4 Trends that will Define Soccer Coaching in 2020

Noticeable change doesn’t normally happen quickly, it is a process that takes time. If you go to the gym once, will you see a change in your body? Absolutely not. But if you go to the gym consistently, for six months straight, you should see significant changes in your physique.

The reason is simple, consistent effort over time produces change and the game of soccer is the no different, for change to be realized, and, brought to the mainstream, it takes time.

You don’t need a crystal ball to predict what the major changes in soccer coaching will be, just pay attention to the micro-influencers. I’m not talking about flash in the pan, whacky training ideas, that promise to transform players into a pro, in four days. I am talking about seriously looking at what some of the really smart, passionate, talented, knowledgeable and dedicated soccer coaching professionals are doing. These are the coaches that are trying new things, pushing the limits, asking questions, studying and collaborating with others, relentlessly pursuing a better way, never afraid of being judged. These are the coaches that will bring about meaningful change.

Drum roll please! Here are my predictions for shifts in soccer starting this year.

#1)Small group training goes mainstream

By now, the soccer community is  somewhat familiar with small-group training. However, if you have not seen what the top small-group trainers are doing nowadays, you need to have a look, their work is impressive to say the least. I personally see enormous value in small-group training, if it is delivered by a top coach. I predict that professional clubs will soon begin to hire the top small-group trainers, it is only a matter of time. Small-group trainers will pop-up everywhere, with the best ones thriving. If you want to see some of the best small-group trainers check out these guys  https://www.beesterasoccertraining.com– doesn’t get better than the crew at Beestera. Also, if you have not seen Joner 1on1, check him out on YouTube, he is a celebrity small-group guru.

#2) Virtual reality (VR) becomes a viable way to develop soccer player decision-making

Yes, we are on the brink of meaningful sports VR, led by companies like Rezzil and STRIVR sports. The simple fact is, the brain can’t tell fake from real; once a player is immersed in a real game experience via VR, the brain will not be able to tell its VR. What that means is, the player will be learning, getting better, but doing so, without having to use the body. Talk about the potential to build soccer intelligence. Take a look at VR in the game of American Football, from STRIVR’s website – https://www.strivr.com/use-cases/sports/  – this site will blow your mind if you have not seen sports specific VR.

#3) Pro sports “Coaching Management Companies” become a thing

Is this the year that a team hires a company, instead of hiring head coach? These are multi-million dollar clubs, who entrust the management of the team, to just one person. Is that the way sports teams have to be run? Is there another way? I realize this is a stretch, but I can see change coming at some point in the future.

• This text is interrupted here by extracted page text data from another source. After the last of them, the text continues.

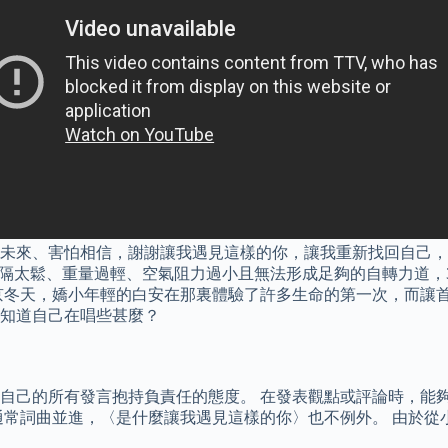
未來、害怕相信，謝謝讓我遇見這樣的你，讓我重新找回自己，不
8根羽毛間隔太鬆、重量過輕、空氣阻力過小且無法形成足夠的自轉力
北京冬天，嬌小年輕的白安在那裏體驗了許多生命的第一次，而讓
知道自己在唱些甚麼？
對自己的所有發言抱持負責任的態度。 在發表觀點或評論時，能
通常詞曲並進，〈是什麼讓我遇見這樣的你〉也不例外。 由於從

#4) Center backs with pace will become invaluable

The center back position, will become a priority developmental position. Players with pace will no longer be automatically placed into attacking roles. As the modern game continues to evolve, center backs with pace will become invaluable. Top teams that control possession,  occupying the opponents half, are more and more vulnerable to balls over the top, having 60 yards of space behind them to defend. The reality is that big spending teams will control the ball, while teams with smaller budgets, will sit and counter. The smaller teams are quickly realizing who they are, and what they need to succeed; they need a couple of speed guys for the counter who don’t have to be the best players, and some huge physical defenders to sit deep and clear the ball. Top teams with large budgets, will realize that without center backs with real pace they are vulnerable to the counter. The days of every team actually thinking they can play some beautiful type of possession soccer is over, teams budgets will determine their tactics. The exception to this trend will be teams like Ajax who invest in their academies.